Train/validation dates

quantized · May 18, 2021, 1:38pm

I’m new to Signals and am developing a model. I notice the train data is all quite old, up to about 2012, with validation being data since 2012. Is there a reason for this? Ideally I’d like to train on more recent data due to the type of signal I’m developing. Maybe I’m missing something here?

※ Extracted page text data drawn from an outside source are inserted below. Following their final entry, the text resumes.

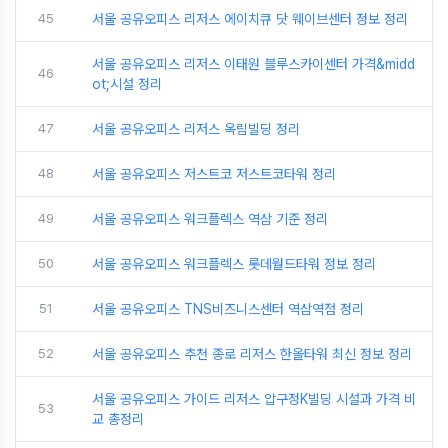
45
서울 공유오피스 리저스 에이치큐 닷 웨이브센터 정보 정리
서울 공유오피스 리저스 이태원 블루스카이센터 가격&midd
46
ot;시설 정리
47
서울 공유오피스 리저스 옥림빌딩 정리
48
서울 공유오피스 저스트코 저스트코타워 정리
49
서울 공유오피스 워크플렉스 역삼 기준 정리
50
서울 공유오피스 워크플렉스 롯데월드타워 정보 정리
51
서울 공유오피스 TNS비즈니스센터 역삼역점 정리
52
서울 공유오피스 추천 종로 리저스 한올타워 최신 정보 정리
서울 공유오피스 가이드 리저스 압구정K빌딩 시설과 가격 비
53
교 총정리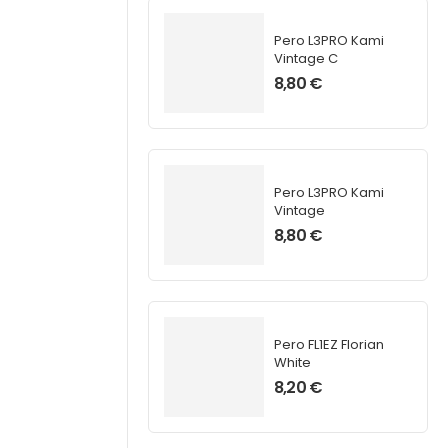
Pero L3PRO Kami
Vintage C
8,80
€
Pero L3PRO Kami
Vintage
8,80
€
Pero FL1EZ Florian
White
8,20
€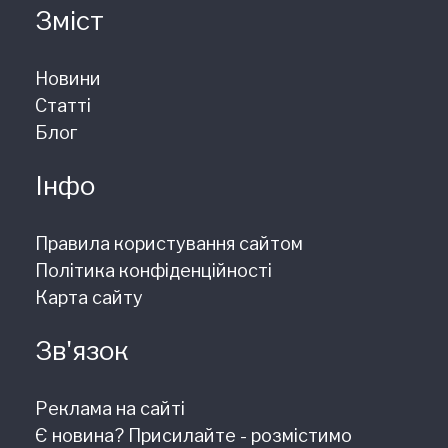
Зміст
Новини
Статті
Блог
Інфо
Правила користування сайтом
Політика конфіденційності
Карта сайту
Зв'язок
Реклама на сайті
Є новина? Присилайте - розмістимо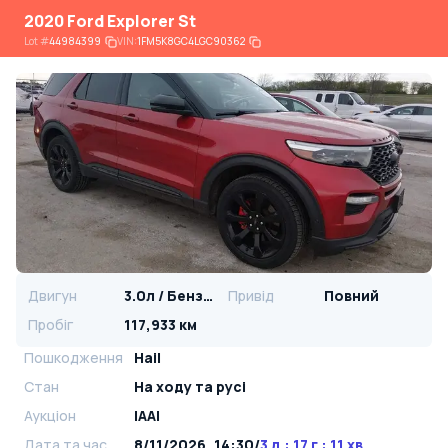
2020 Ford Explorer St
Lot
#
44984399
VIN:
1FM5K8GC4LGC90362
Двигун
3.0л / Бензин
Привід
Повний
Пробіг
117,933 км
Пошкодження
Hail
Стан
На ​​ходу та русі
Аукціон
IAAI
Дата та час
8/11/2026, 14:30
/
3 д : 17 г : 11 хв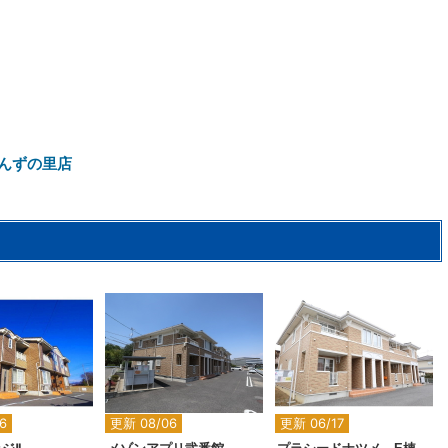
んずの里店
2
2
2
6
更新 08/06
更新 06/17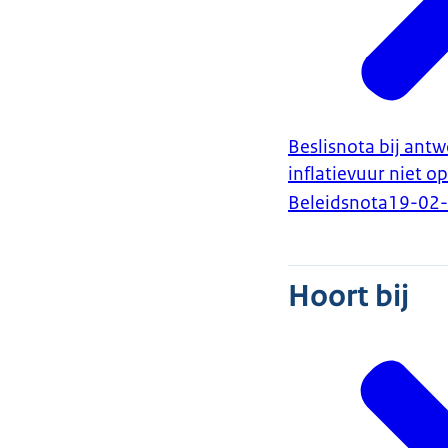
Beslisnota bij ant
inflatievuur niet op
Beleidsnota
19-02
Hoort bij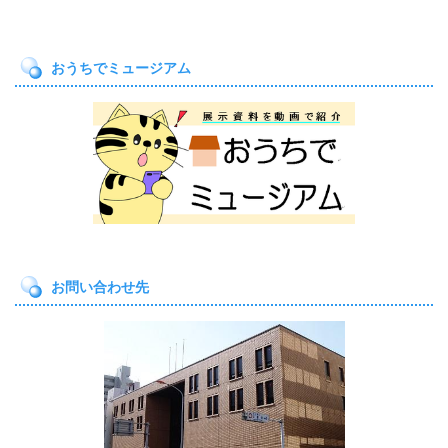
おうちでミュージアム
お問い合わせ先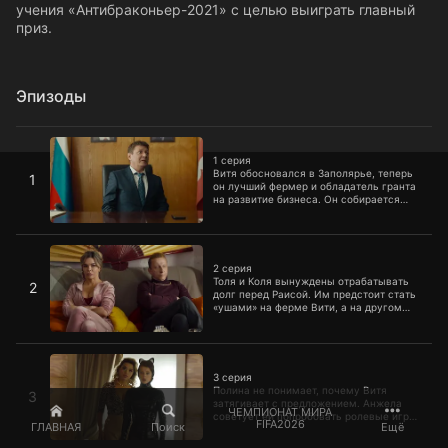
учения «Антибраконьер-2021» с целью выиграть главный
приз.
Эпизоды
1 серия
1 серия
Витя обосновался в Заполярье, теперь
1
он лучший фермер и обладатель гранта
на развитие бизнеса. Он собирается
построить рядом с Полярным
туристический городок, но его планы
рушатся с приездом из Москвы кризис-
2 серия
менеджера Раисы Борисовны.
Оказывается, по распоряжению сверху
2 серия
на месте фермы Вити должен быть
Толя и Коля вынуждены отрабатывать
2
построен мусорный полигон.
долг перед Раисой. Им предстоит стать
«ушами» на ферме Вити, а на другом
конце слушать их будут мэр и Зюзин.
Витя быстро раскусывает шпионов и
придумывает легенду о контрабанде
3 серия
алмазов. На что пойдет мэр, чтобы
завладеть этим несуществующим
3 серия
богатством?
Полина не понимает, почему Витя
3
затягивает с предложением. Анжела
ЧЕМПИОНАТ МИРА
советует ей попробовать ролевые игры,
FIFA2026
ГЛАВНАЯ
Поиск
Ещё
ради чего Полина примеряет латексный
костюм женщины-кошки и застревает в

minou · May 19, 2021, 12:33pm

Unlike the main competition, the data in the historical file isn’t essential to use. The target you submit (a continuous value centered around 0.5) is based on the expected return between day 2 and day 6 after the Friday date, and you can use any data you like to come up with a signal. If you plan to derive from traditional OHLC/OHLCV market data, you might use a data source such as y-finance, and train/validate over any segments of the data you wish. Submitting values derived directly from some data without involving a model could also be effective, e.g. if you had a source of short term sentiment data, simply centering and scaling that might suffice.

quantized · May 19, 2021, 12:59pm

Thanks for that. I guess if I don’t use the published validation data I won’t get any metrics from Numerai, but that doesn’t matter if I’ve done my own train/test splitting from data I’ve got from yfinance or elsewhere. Or would I get some metrics?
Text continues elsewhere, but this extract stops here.